# Dubia colony in the garage?



## anth.payne (Jul 28, 2009)

Just wondering what anyone might suggest for a heating method for keeping a colony in the garage? As I know they need 30C.


----------



## jonnyboy86 (Jul 7, 2009)

i keep mine in a shed in the garden. a heat mat covering half the bottom seems to do the trick. during cold winter days i heat the shed with a small radiator which might be a problem for you but if you have only one rub of roaches you could just add another mat to the side


----------



## The Roach Hut (Mar 29, 2008)

the roach hut is just a shed in the garden but is well insulated. and heating provided by oil filled radiator hardly on due to insulation. link to other info on my site below.


----------



## Nix (Jan 23, 2008)

heat cable wrapped around the sides of the bin they are growing in.
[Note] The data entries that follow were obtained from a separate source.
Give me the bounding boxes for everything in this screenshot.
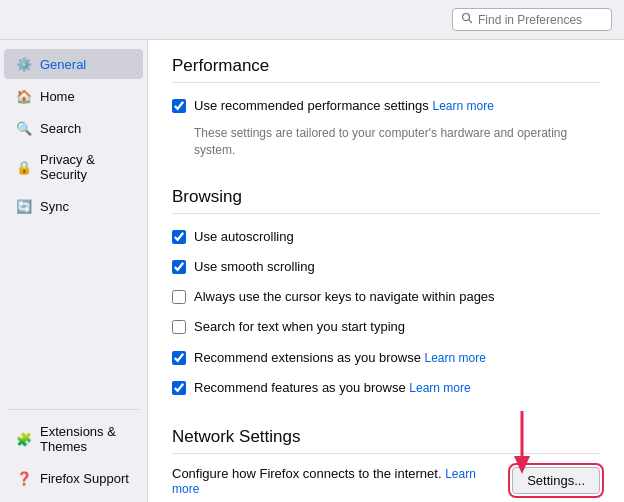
browsing-section: Browsing Use autoscrolling Use smooth sc…: [172, 187, 600, 399]
sidebar-item-label-privacy: Privacy & Security: [40, 152, 131, 182]
rec-features-label: Recommend features as you browse Learn m…: [194, 379, 471, 397]
rec-extensions-checkbox[interactable]: [172, 351, 186, 365]
performance-section: Performance Use recommended performance …: [172, 56, 600, 159]
top-bar: [0, 0, 624, 40]
sidebar: ⚙️ General 🏠 Home 🔍 Search 🔒 Privacy & S…: [0, 40, 148, 502]
gear-icon: ⚙️: [16, 56, 32, 72]
rec-features-row: Recommend features as you browse Learn m…: [172, 377, 600, 399]
cursor-row: Always use the cursor keys to navigate w…: [172, 286, 600, 308]
network-title: Network Settings: [172, 427, 600, 454]
search-input[interactable]: [478, 13, 603, 27]
performance-title: Performance: [172, 56, 600, 83]
sidebar-divider: [8, 409, 139, 410]
sidebar-item-extensions[interactable]: 🧩 Extensions & Themes: [4, 417, 143, 461]
network-row: Configure how Firefox connects to the in…: [172, 466, 600, 496]
findtext-checkbox[interactable]: [172, 320, 186, 334]
sidebar-item-search[interactable]: 🔍 Search: [4, 113, 143, 143]
autoscroll-row: Use autoscrolling: [172, 226, 600, 248]
rec-features-checkbox[interactable]: [172, 381, 186, 395]
sidebar-item-label-general: General: [40, 57, 86, 72]
rec-features-link[interactable]: Learn more: [409, 381, 470, 395]
sync-icon: 🔄: [16, 198, 32, 214]
rec-extensions-link[interactable]: Learn more: [425, 351, 486, 365]
lock-icon: 🔒: [16, 159, 32, 175]
autoscroll-label: Use autoscrolling: [194, 228, 294, 246]
sidebar-item-label-search: Search: [40, 121, 81, 136]
search-box[interactable]: [452, 8, 612, 31]
main-layout: ⚙️ General 🏠 Home 🔍 Search 🔒 Privacy & S…: [0, 40, 624, 502]
performance-learn-more-link[interactable]: Learn more: [432, 99, 493, 113]
rec-extensions-label: Recommend extensions as you browse Learn…: [194, 349, 486, 367]
network-description: Configure how Firefox connects to the in…: [172, 466, 500, 496]
network-section: Network Settings Configure how Firefox c…: [172, 427, 600, 496]
sidebar-item-sync[interactable]: 🔄 Sync: [4, 191, 143, 221]
recommended-sub: These settings are tailored to your comp…: [194, 125, 600, 159]
findtext-label: Search for text when you start typing: [194, 318, 405, 336]
sidebar-item-support[interactable]: ❓ Firefox Support: [4, 463, 143, 493]
sidebar-item-home[interactable]: 🏠 Home: [4, 81, 143, 111]
smooth-label: Use smooth scrolling: [194, 258, 315, 276]
search-icon: [461, 12, 473, 27]
network-settings-button[interactable]: Settings...: [512, 467, 600, 494]
findtext-row: Search for text when you start typing: [172, 316, 600, 338]
autoscroll-checkbox[interactable]: [172, 230, 186, 244]
cursor-checkbox[interactable]: [172, 290, 186, 304]
recommended-checkbox[interactable]: [172, 99, 186, 113]
sidebar-item-privacy[interactable]: 🔒 Privacy & Security: [4, 145, 143, 189]
puzzle-icon: 🧩: [16, 431, 32, 447]
sidebar-item-label-home: Home: [40, 89, 75, 104]
sidebar-item-label-support: Firefox Support: [40, 471, 129, 486]
question-icon: ❓: [16, 470, 32, 486]
sidebar-item-label-sync: Sync: [40, 199, 69, 214]
browsing-title: Browsing: [172, 187, 600, 214]
svg-line-1: [469, 20, 472, 23]
smooth-checkbox[interactable]: [172, 260, 186, 274]
rec-extensions-row: Recommend extensions as you browse Learn…: [172, 347, 600, 369]
search-sidebar-icon: 🔍: [16, 120, 32, 136]
recommended-setting-row: Use recommended performance settings Lea…: [172, 95, 600, 117]
sidebar-item-general[interactable]: ⚙️ General: [4, 49, 143, 79]
sidebar-item-label-extensions: Extensions & Themes: [40, 424, 131, 454]
content-area: Performance Use recommended performance …: [148, 40, 624, 502]
smooth-row: Use smooth scrolling: [172, 256, 600, 278]
home-icon: 🏠: [16, 88, 32, 104]
cursor-label: Always use the cursor keys to navigate w…: [194, 288, 495, 306]
recommended-label: Use recommended performance settings Lea…: [194, 97, 494, 115]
Attach to a stat and voila


----------



## nunny (Jun 12, 2011)

mines in garage ,insulated with kingspan and 2 heat mats in tub budy..no radiator in garage but might install wood burner at later date


----------



## The Roach Hut (Mar 29, 2008)

tidy i dont need to the shed was purpose built just to house my roaches, it costs around 5k to build it lol


----------



## nunny (Jun 12, 2011)

wow 5k,thats some shed..its a palace up to my little garage l.o.l.


----------



## madavies65 (Jan 21, 2009)

ours are kept inside, in insulated cupboards now, makes for a tidy room though I have also looked into building a custom 'shed' next year.

Was thinking double insulated garage style but about 2/3 the size. Have not cost it up though yet.. can imagine they would be expensive!


----------